All this should be seen within the wider framework of how various vested interests have tried to dominate vaccine production and research to carve out markets and maximise profits. This is explained well in an editorial of the Indian Journal of Medical Research 127, January 2008 (written by Jocob M. Puliyal and Yennapu Madhavi.

“The methods used by economically well-off nations to gain control over economically poor countries by accessing their markets and creating demand for medical technologies/vaccines, irrespective of local needs, have been documented extensively. As a new product is being readied, research is published to highlight the number of deaths in the country caused due to the absence of that vaccine. The estimates are often outright exaggerations or reflect poor research design. The limitations of such models have been pointed out previously. The recent announcement by the National AIDS Control Organisation (NACO) that the prevalence of HIV/AIDS is only half of the earlier estimates is the first official admission of methodological fallacies. This comes close on the heels of an admission by authors based in Centres for Disease Control (CDC) Atlanta (authors who use a World Health Organisation (WHO) Geneva address, alternatively), that the model used to calculate hepatitis B mortality in India (which enabled them to inflate the figure 50-fold) was missing...
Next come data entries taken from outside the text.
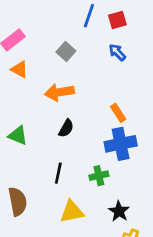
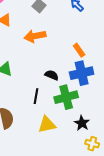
black semicircle: (66, 128) -> (52, 75), moved, turned -96
green cross: (99, 176) -> (66, 97), size x1.6

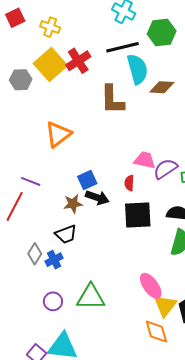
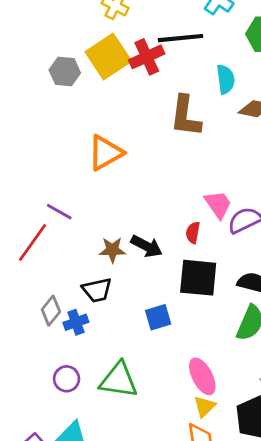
black line: (123, 47) -> (181, 38), moved
cyan semicircle: (137, 69) -> (226, 79), size x0.7
pink trapezoid: (145, 160) -> (218, 204), turned 35
blue square: (87, 180) -> (158, 317), moved
yellow triangle: (165, 306) -> (205, 406), moved, size x0.7

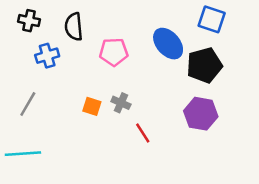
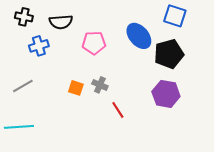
black semicircle: (74, 27) -> (61, 22), turned -90
gray line: (28, 104) -> (23, 86), turned 30

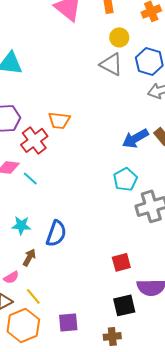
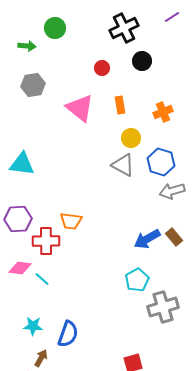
red cross: (34, 140) -> (46, 241), turned 36

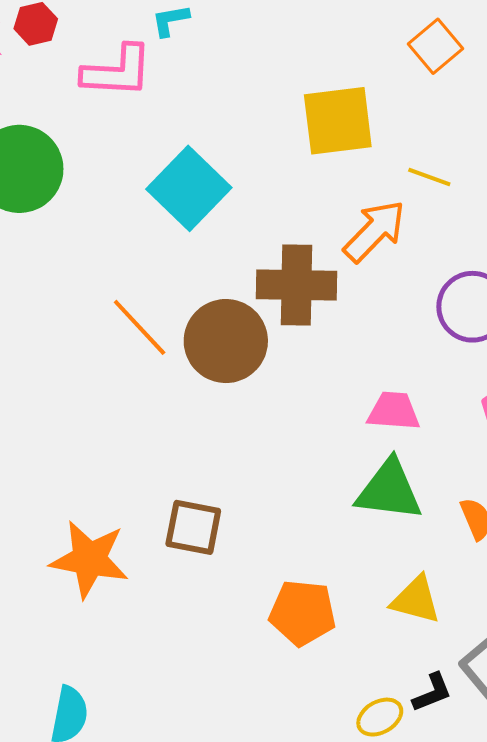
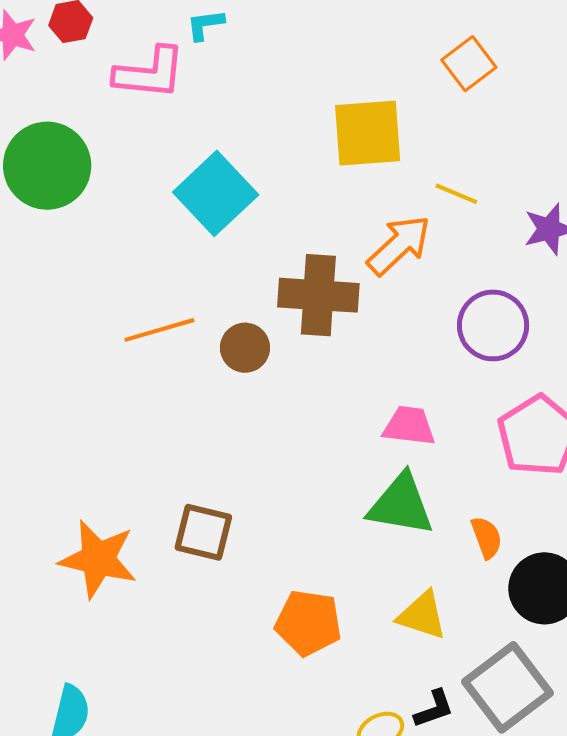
orange line: (140, 327) -> (159, 330), turned -66
brown circle: (226, 341) -> (245, 348), size x0.6

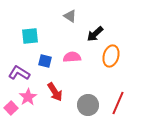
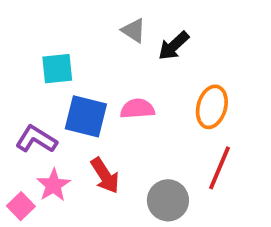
black arrow: (95, 34) -> (174, 46), moved
blue square: (45, 61) -> (86, 116), size x1.6
red line: (118, 103) -> (219, 168), moved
“In the face of bourgeoning and aggressive marketing of vaccines of doubtful utility, we have a widening demands-supply gap in Expanded Programme on Immunisation (EPI) vaccines. Over the last few decades, due to the decline of the public sector and the growing disinterest of the private sector, the number of firms supplying EPI vaccines has declined drastically both in India and abroad, prompting the UNICEF to express its serious concerns about the short supply of EPI vaccines. Private manufacturers prefer to sell them as ‘value-added cocktail vaccines’ at exorbitant prices in the open market, rather than supply to EPI. The universal tendency to combine EPI vaccines with non-EPI vaccines not only creates an artificial scarcity for affordable EPI vaccines, but also creates a backdoor method for the entry of expensive and perhaps unnecessary non-EPI vaccines into the universal immunisation programme, riding piggyback on the EPI vaccines.... Only a ban against combinations of EPI and non-EPI vaccines, and a stipulation that only those private manufacturers who supply EPI vaccines to the government will be allowed to sell them in any form in the open market will save the EPI as well as the consumers. Dire situations call for drastic action.... Within the emerging scenario where expensive vaccines swallow up the less expensive options, India could emerge as the ethical EPI vaccine supplier to the world.”

For India to be able to play such a noble role, we should first defeat the nefarious designs of those who seek to sabotage the indigenous production and R and D in the area of vaccines. A step in the right direction will be to re-start the production of vaccines in the three public enterprises by renewing their licencse for this purpose. As the AIDAN statement says, “Efforts must be made to ensure safe and steady supply of cost-effective vaccines and universal immunization of children. To ensure this, the robust functioning of public enterprises like CRI, Kasauli, PII, Coonoor, and BCGVL, Chennai are essential. We call on the Government to reverse with immediate effect its directives on the functioning of these enterprises and to ensure all assistance to make them compliant with newer norms.”